== Segment start ==

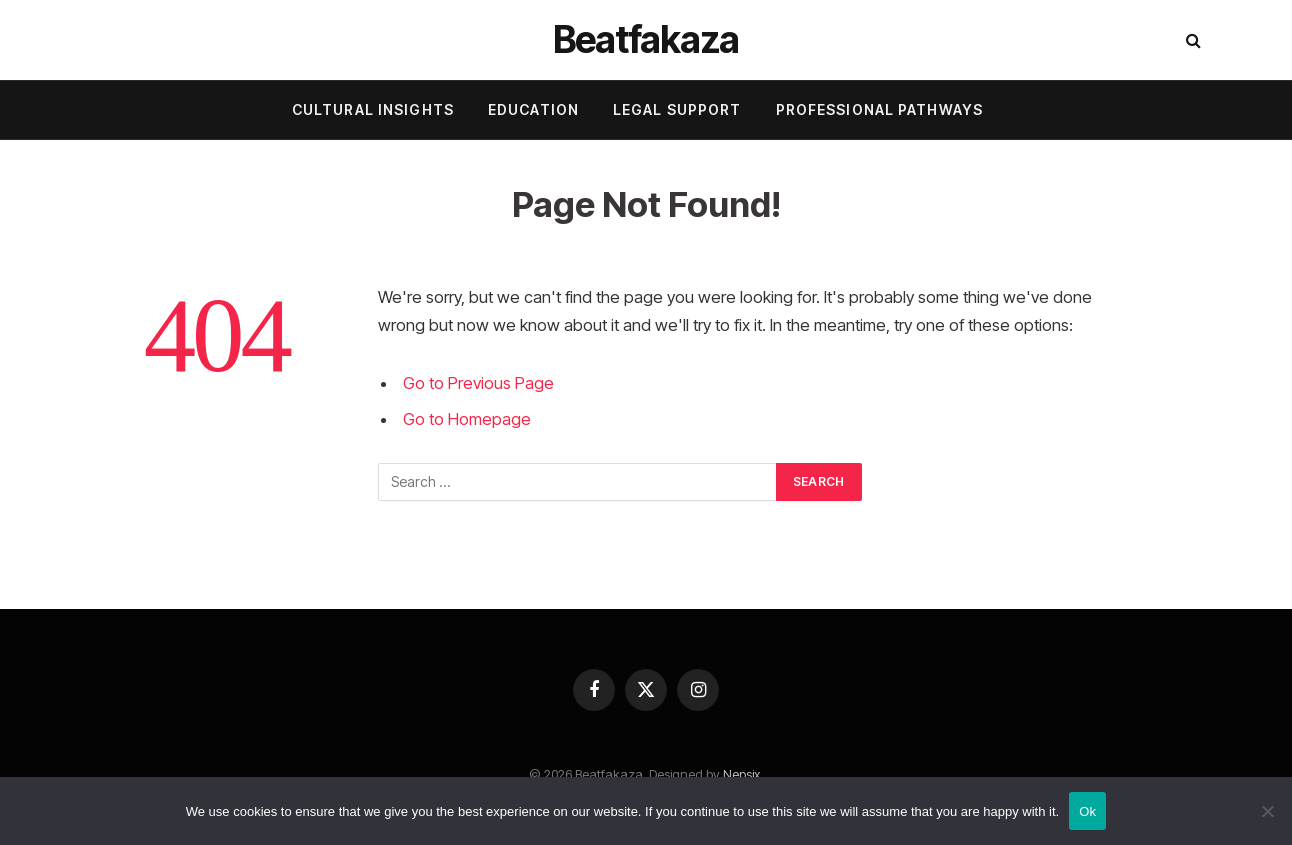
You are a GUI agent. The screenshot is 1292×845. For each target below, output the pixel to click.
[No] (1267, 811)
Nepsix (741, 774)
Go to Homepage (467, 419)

== Segment end ==
== Segment start ==

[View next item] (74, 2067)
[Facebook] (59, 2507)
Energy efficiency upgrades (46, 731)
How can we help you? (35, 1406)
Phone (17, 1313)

== Segment end ==

Work order
Where the listing above has a line with "You are a GUI", start there, and output every line exactly through the line with "Go to Homepage (467, 419)", which is also included.

Exercise result
You are a GUI agent. The screenshot is 1292×845. For each target below, output the pixel to click.
[No] (1267, 811)
Nepsix (741, 774)
Go to Homepage (467, 419)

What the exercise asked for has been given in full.